Why does the argument for the find closure need two ampersands?

Question

I have been playing with Rust by porting my Score4 AI engine to it - basing the work on my functional-style implementation in OCaml. I specifically wanted to see how Rust fa

Answer 1

This here

moves_and_scores.iter()

gives you an iterator over borrowed vector elements. If you follow the API doc what type this is, you'll notice that it's just the iterator for a borrowed slice and this implements Iterator with Item=&T where T is (u32, i32) in your case.

Then, you use find which takes a predicate which takes a &Item as parameter. Sice Item already is a reference in your case, the predicate has to take a &&(u32, i32).

pub trait Iterator {
    ...
    fn find<P>(&mut self, predicate: P) -> Option<Self::Item>
    where P: FnMut(&Self::Item) -> bool {...}
    ...            ^

It was probably defined like this because it's only supposed to inspect the item and return a bool. This does not require the item being passed by value.

If you want an iterator over (u32, i32) you could write

moves_and_scores.iter().cloned()

cloned() converts the iterator from one with an Item type &T to one with an Item type T if T is Clone.
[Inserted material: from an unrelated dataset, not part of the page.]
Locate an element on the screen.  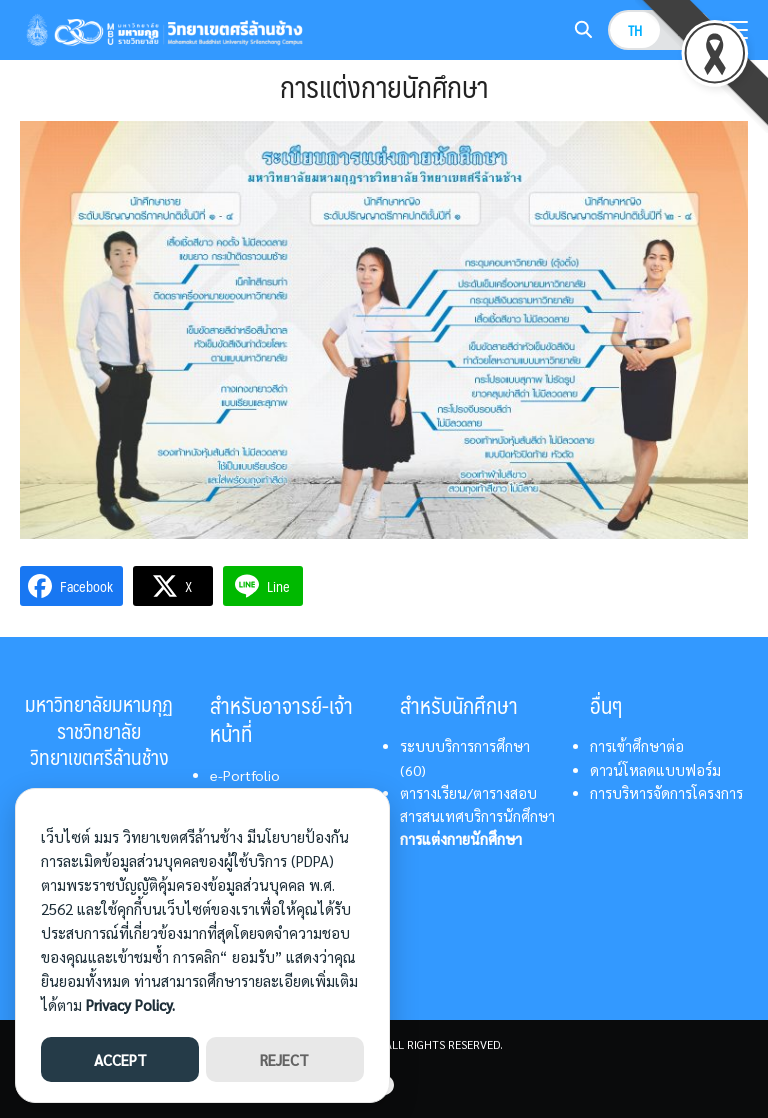
ตารางเรียน/ตารางสอบ is located at coordinates (468, 793).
Another way to do it would be to use into_iter() instead of iter().

moves_and_scores.into_iter()

The difference between the two is that the first option clones the borrowed elements while the 2nd one consumes the vector and moves the elements out of it.

By writing the lambda like this

|&&(_, score)| score == target_score

you destructure the "double reference" and create a local copy of the i32. This is allowed since i32 is a simple type that is Copy.

Instead of destructuring the parameter of your predicate you could also write

|move_and_score| move_and_score.1 == target_score

because the dot operator automatically dereferences as many times as needed.